Sphaerellothecium araneosum

Scientific classification
- Domain: Eukaryota
- Kingdom: Fungi
- Division: Ascomycota
- Class: Sordariomycetes
- Order: Phyllachorales
- Family: Phyllachoraceae
- Genus: Sphaerellothecium
- Species: S. araneosum
- Binomial name: Sphaerellothecium araneosum (Rehm ex Arnold) Zopf (1897)
- Synonyms: Discothecium araneosum (Rehm ex Arnold) Vouaux; Echinothecium glabrum M.S.Christ., Alstrup & D.Hawksw.; Endococcus araneosus (Rehm ex Arnold) H.Olivier; Epicymatia araneosa (Rehm ex Arnold) Sacc.; Mycosphaerella araneosa (Rehm ex Arnold) Lindau; Phaeosphaerella araneosa (Rehm ex Arnold) Sacc. & D.Sacc.; Sphaerella araneosa Rehm; Sphaerella araneosa Rehm ex Arnold;

= Sphaerellothecium araneosum =

- Authority: (Rehm ex Arnold) Zopf (1897)
- Synonyms: Discothecium araneosum (Rehm ex Arnold) Vouaux, Echinothecium glabrum M.S.Christ., Alstrup & D.Hawksw., Endococcus araneosus (Rehm ex Arnold) H.Olivier, Epicymatia araneosa (Rehm ex Arnold) Sacc., Mycosphaerella araneosa (Rehm ex Arnold) Lindau, Phaeosphaerella araneosa (Rehm ex Arnold) Sacc. & D.Sacc., Sphaerella araneosa Rehm, Sphaerella araneosa Rehm ex Arnold

Species of fungus

Sphaerellothecium araneosum is a species of lichenicolous fungus in the family Phyllachoraceae.

==Distribution==
Sphaerellothecium araneosum has been reported from the highlands of Iceland and the Arctic desert of Severnaya Zemlya in Russia.

==Host species and symptoms==
Sphaerellothecium araneosum commonly grows on species of Ochrolechia, such as Ochrolechia frigida but it also grows on Stereocaulon rivulorum and Stereocaulon vesuvianum, on which it causes no known symptoms.
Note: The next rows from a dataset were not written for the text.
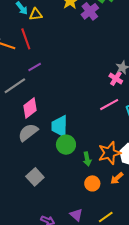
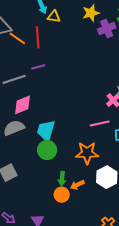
orange star: (109, 153) -> (87, 153), moved
green arrow: (87, 159) -> (62, 179), moved
orange arrow: (117, 178) -> (77, 185), moved

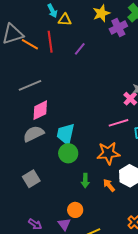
purple line: (38, 67) -> (80, 49), moved, turned -32
orange arrow: (77, 185) -> (109, 185), moved, turned 80
orange circle: (62, 195) -> (75, 210), moved

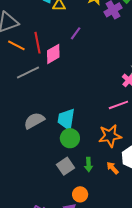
red line: (50, 42) -> (37, 43), moved
orange line: (30, 44) -> (16, 45), moved
pink diamond: (40, 110) -> (53, 54), moved
gray square: (31, 179) -> (66, 166), moved

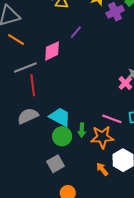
red line: (37, 43) -> (33, 85), moved
pink line: (118, 105) -> (112, 119), moved, turned 36
cyan trapezoid: (66, 119) -> (60, 117), turned 105
green arrow: (89, 165) -> (82, 130), moved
It is common in Cladonia pocillum and Cladonia symphycarpia, and less common but present in Cladonia coccifera, Cladonia gracilis, Cladonia macroceras, Cladonia pyxidata and Cladonia subcervicornis. The population infecting Cladonia is considered a separate variety from other Sphaerellothecium araneosum.